---------- GIVEN DATA ----------
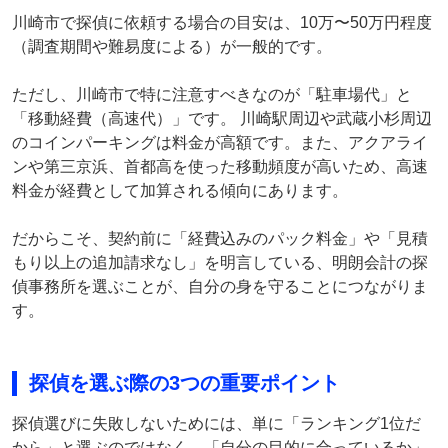
川崎市で探偵に依頼する場合の目安は、10万〜50万円程度
（調査期間や難易度による）が一般的です。
ただし、川崎市で特に注意すべきなのが「駐車場代」と
「移動経費（高速代）」です。 川崎駅周辺や武蔵小杉周辺
のコインパーキングは料金が高額です。また、アクアライ
ンや第三京浜、首都高を使った移動頻度が高いため、高速
料金が経費として加算される傾向にあります。
だからこそ、契約前に「経費込みのパック料金」や「見積
もり以上の追加請求なし」を明言している、明朗会計の探
偵事務所を選ぶことが、自分の身を守ることにつながりま
す。
探偵を選ぶ際の3つの重要ポイント
探偵選びに失敗しないためには、単に「ランキング1位だ
から」と選ぶのではなく、「自分の目的に合っているか」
----------
Give back the material exactly as written, images excluded.

TASK ANSWER
川崎市で探偵に依頼する場合の目安は、10万〜50万円程度
（調査期間や難易度による）が一般的です。
ただし、川崎市で特に注意すべきなのが「駐車場代」と
「移動経費（高速代）」です。 川崎駅周辺や武蔵小杉周辺
のコインパーキングは料金が高額です。また、アクアライ
ンや第三京浜、首都高を使った移動頻度が高いため、高速
料金が経費として加算される傾向にあります。
だからこそ、契約前に「経費込みのパック料金」や「見積
もり以上の追加請求なし」を明言している、明朗会計の探
偵事務所を選ぶことが、自分の身を守ることにつながりま
す。
探偵を選ぶ際の3つの重要ポイント
探偵選びに失敗しないためには、単に「ランキング1位だ
から」と選ぶのではなく、「自分の目的に合っているか」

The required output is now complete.